Un premier bilan peut être tiré de l'utilisation de cette provision, près d'un an après son apparition dans le budget de la MAAFAR.
D'une part, dans les faits, l'inscription de cette provision est un alibi pour imposer des coupes claires dans le budget de l'agriculture française. Vos rapporteurs n'ont ainsi pas été surpris d'apprendre que dès la budgétisation de la loi de programmation des finances publiques pour les années 2018 à 2022, laquelle prévoit une baisse du budget de la MAAFAR pour 2019 de 300 M€, la diminution de cette provision à 200 M€ était déjà prévue.
Il est à craindre pour les années à venir que cette diminution progressive de la provision ne se poursuive inéluctablement jusqu'à son extinction. Au titre d'une économie facile, le Gouvernement aura ainsi privé le budget agricole de 300 M€ en plusieurs étapes.
D'autre part, cette réserve pour risques n'est réservée qu'à la couverture d'un seul risque : celui des refus d'apurement communautaire. C'est d'ailleurs la dénomination officielle de cette réserve dans le PAP , ce qui démontre bien que le marketing qui a entouré sa création en 2018, reposant sur l'idée de la création d'une réserve pour tous les aléas agricoles, n'a pas résisté à l'épreuve des faits.
Au titre de l'année 2018, le montant de l'exécution estimée des crédits affectés à cette provision est estimé à 190 M€ dont 178 M€ pour les refus d'apurement communautaires et 9M€ pour le contentieux lié au dispositif « Nallet » d'aides financières aux agriculteurs corses en difficulté, préfinancées par un tiers mais non remboursées par l'État.
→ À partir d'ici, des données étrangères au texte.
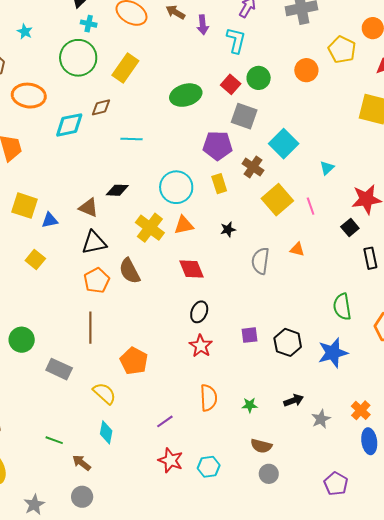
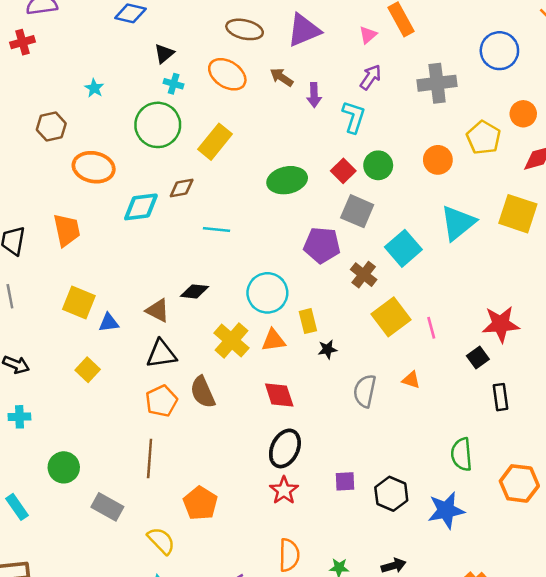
cyan triangle: (327, 168) -> (458, 223), moved, size x2.0
yellow rectangle: (219, 184) -> (308, 321), moved
black ellipse: (199, 312) -> (285, 448), size x1.4

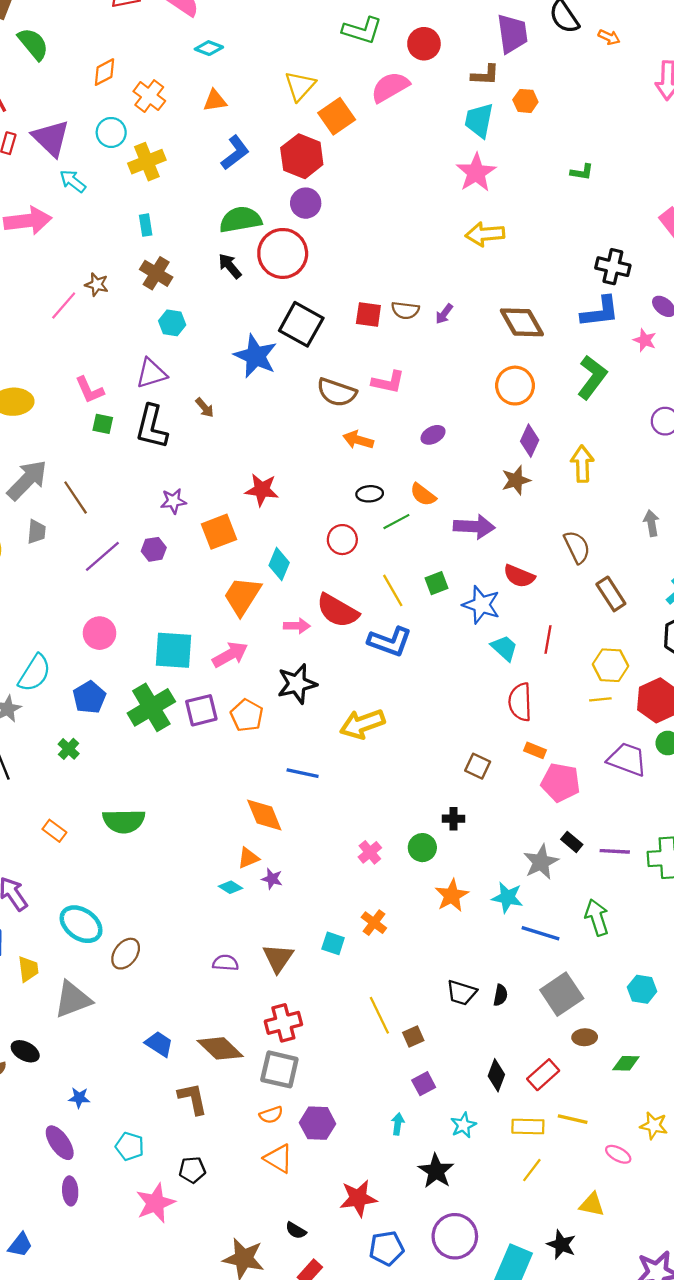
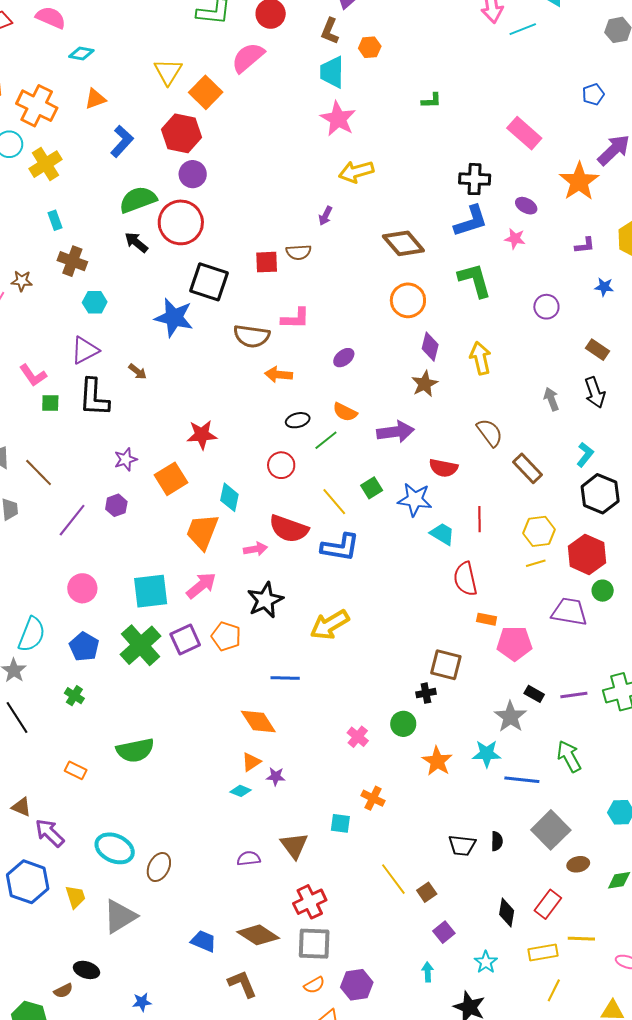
brown L-shape: (485, 75) -> (330, 31), turned 120
orange cross: (149, 96) -> (37, 106), size x1.4
purple arrow: (444, 314) -> (325, 216), moved
green L-shape: (592, 377) -> (475, 280), turned -42
brown square: (478, 766) -> (446, 665), moved, size x1.4

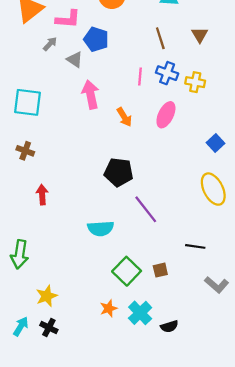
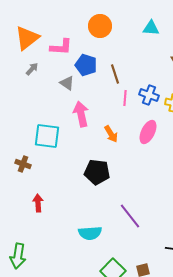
brown line: (160, 38) -> (115, 74), moved
gray arrow: (50, 44) -> (32, 69), moved
cyan square: (27, 102) -> (47, 136), moved
black pentagon: (119, 172) -> (97, 172), moved

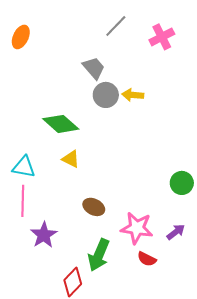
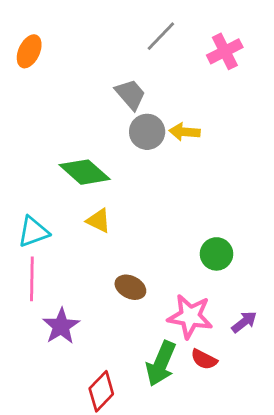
cyan triangle: (24, 167) -> (33, 232), turned -30
green circle: (182, 183) -> (216, 254), moved
green arrow: (99, 255) -> (161, 364), moved

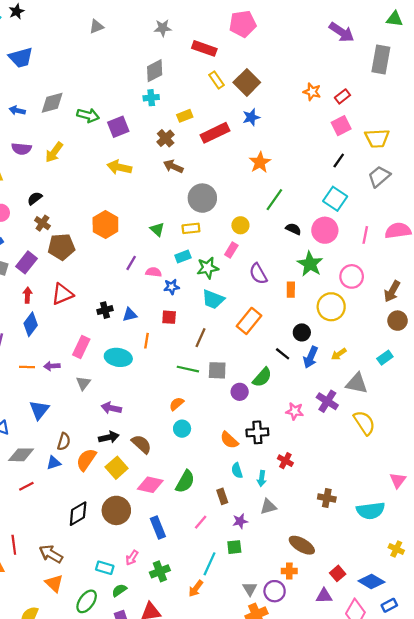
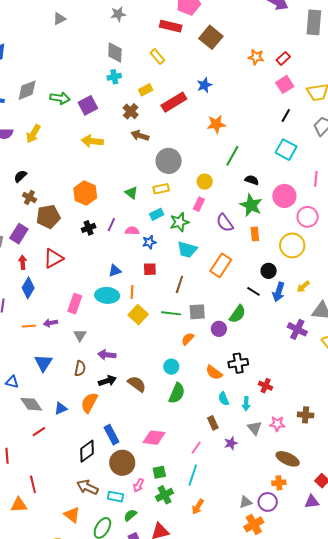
red rectangle: (204, 48) -> (171, 26), moved
gray diamond: (155, 71) -> (115, 53), turned -55
yellow rectangle: (216, 80) -> (157, 56), moved
brown square: (247, 82) -> (211, 37), moved
orange star: (260, 162) -> (216, 124), turned 30
pink circle: (325, 230) -> (284, 196), moved
green star: (310, 264) -> (251, 205), moved
black cross: (105, 310) -> (89, 228), moved
cyan ellipse: (118, 357) -> (107, 295), moved
orange semicircle: (177, 404) -> (188, 339), moved
pink star: (295, 411) -> (277, 424), moved
brown semicircle: (64, 442) -> (80, 368), moved
gray diamond: (21, 455) -> (31, 404), turned 60
yellow square: (117, 468) -> (138, 315), moved
green semicircle: (185, 482) -> (177, 393), moved
pink diamond: (150, 485) -> (154, 438), moved
gray triangle: (268, 507) -> (255, 428), turned -49
brown circle: (116, 510) -> (122, 463), moved
blue rectangle: (158, 528) -> (112, 435), moved
green square: (234, 547) -> (159, 472), moved
brown arrow: (51, 554) -> (87, 487), moved
cyan line: (209, 564) -> (193, 475), moved
gray triangle: (250, 589) -> (246, 502), turned 48

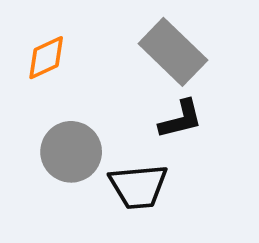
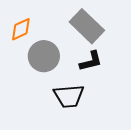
gray circle: (71, 152) -> (44, 56), moved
Ainsi, en 2018, 94 % des dépenses de la réserve pour risques ont été affectées au paiement des refus d'apurement communautaire .
La réserve ne constitue donc qu'une auto-assurance de l'État contre ses propres erreurs, financée par des économies réalisées au détriment des agriculteurs en ponctionnant le budget de la MAAFAR.
Enfin, plus généralement, la constitution d'une provision par réserve est un « solde de tout compte » pour les agriculteurs en cas de survenance d'un aléa. Les urgences étaient avant 2018 gérées par l'ouverture de crédits supplémentaires à hauteur des besoins, par nature imprévisibles au moment du projet de loi de finances initial. La mise en place d'une telle réserve a, au contraire, une tendance à figer ces ouvertures et à réduire l'intervention de l'État en cas de survenance d'un aléa.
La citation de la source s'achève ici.